Many scholars/teachers feel that they must police the boundaries of their disciplines. They don't want to be intruded by inarticulate elements. It is genuine concern with scholarship but you can't cling to this balustrade all your life. Some will continue to live within their disciplinary homes but we need people who can then take the risk to move out of their spheres. We need more open-book exams, which require a lot of effort (for teacher to design questions). They also need deep understanding of the world and dedication of teachers. This move won't be easy.
University is a universe where everyone comes together. Knowledge cannot be compartmentalized for convenience. Students, today, also realise that if you work in a narrow discipline, it is difficult to get a job. Everyone needs and wants flexibility in their training. That way, we also rid academics of its snobbery. It is a matter of questioning and not just knowing. We don't inculcate that. We haven't encouraged that in schools.
Thanks to technology, we are bombarded with knowledge all the time. Teaching basics is good but only when you provide it valueadded that means teach what is not there on the internet. That is critical in face-to-face teaching. The problem of adequate and trained teachers is critical. We also need to modify how we teach our teachers.
Value education would not be in itself even close to interdisciplinary concerns. This is something like moral science, it is about building a conscience. That might be part of philosophical training etc. What we need to inculcate quite early on is a stance towards knowledge, which does not involve saying that see, this is part of a physics class only.
People can ask very basic questions and those can perhaps be answered simply within a sophisticated discipline like physics. But when that happens, that person should also have the rigour to answer the question from other different angles.

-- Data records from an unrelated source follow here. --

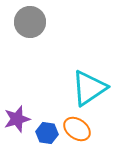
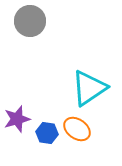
gray circle: moved 1 px up
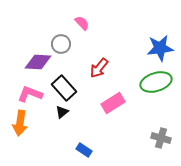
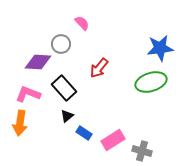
green ellipse: moved 5 px left
pink L-shape: moved 2 px left
pink rectangle: moved 37 px down
black triangle: moved 5 px right, 4 px down
gray cross: moved 19 px left, 13 px down
blue rectangle: moved 17 px up
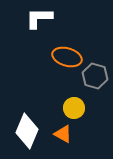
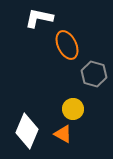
white L-shape: rotated 12 degrees clockwise
orange ellipse: moved 12 px up; rotated 48 degrees clockwise
gray hexagon: moved 1 px left, 2 px up
yellow circle: moved 1 px left, 1 px down
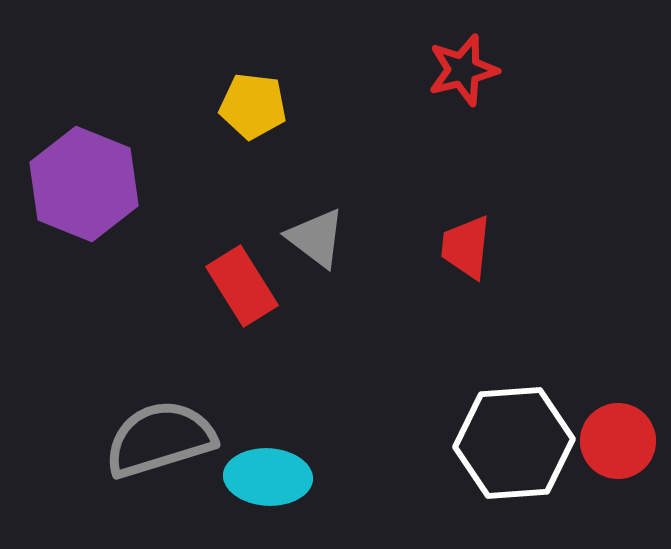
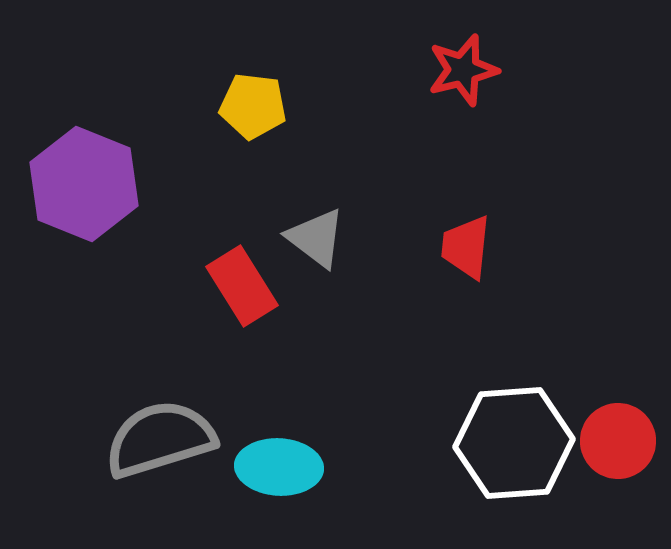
cyan ellipse: moved 11 px right, 10 px up
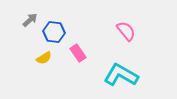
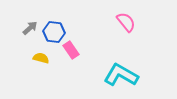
gray arrow: moved 8 px down
pink semicircle: moved 9 px up
pink rectangle: moved 7 px left, 3 px up
yellow semicircle: moved 3 px left; rotated 133 degrees counterclockwise
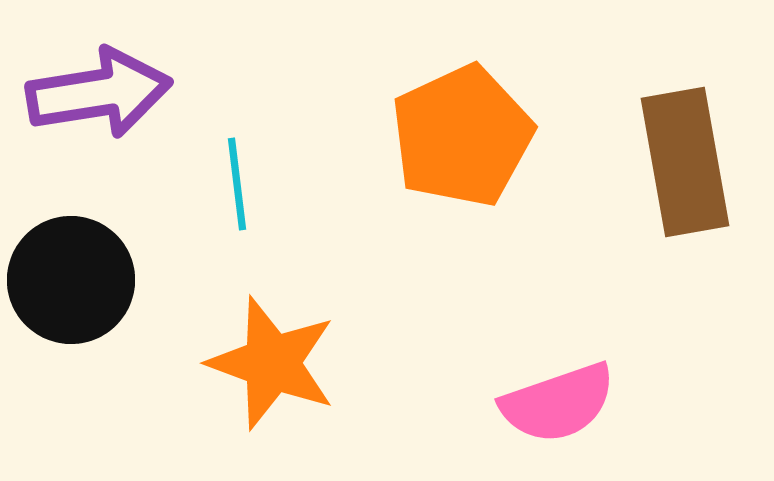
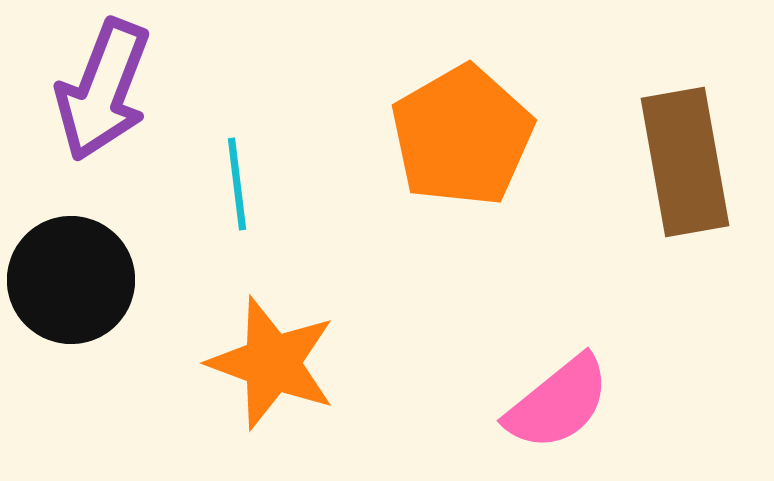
purple arrow: moved 4 px right, 3 px up; rotated 120 degrees clockwise
orange pentagon: rotated 5 degrees counterclockwise
pink semicircle: rotated 20 degrees counterclockwise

Children have been put in boxes. The problem is that often these disciplines (like philosophy) are not part of curriculum. These were considered meta disciplines that asked questions about knowledge itself and because we took a pragmatic view of school education, we kept these out (philosophy, linguistics). Those need to be introduced rather than value education.
At the university level, philosophy is the poorest (lowest importance, lowest enrolment ), as is linguistics. Literature is moving towards poverty. We need to enrich our understanding of these disciplines because they are meta disciplines.
We can't answer these educational concerns with anodyne solutions such as value education. They do not point to intellectual engagement. Schools need to re-engage, these disciplines need to be brought in but not in a rigid way.
Interdisciplinary education remained an empty signifier. It needs to be more than just a buzz word.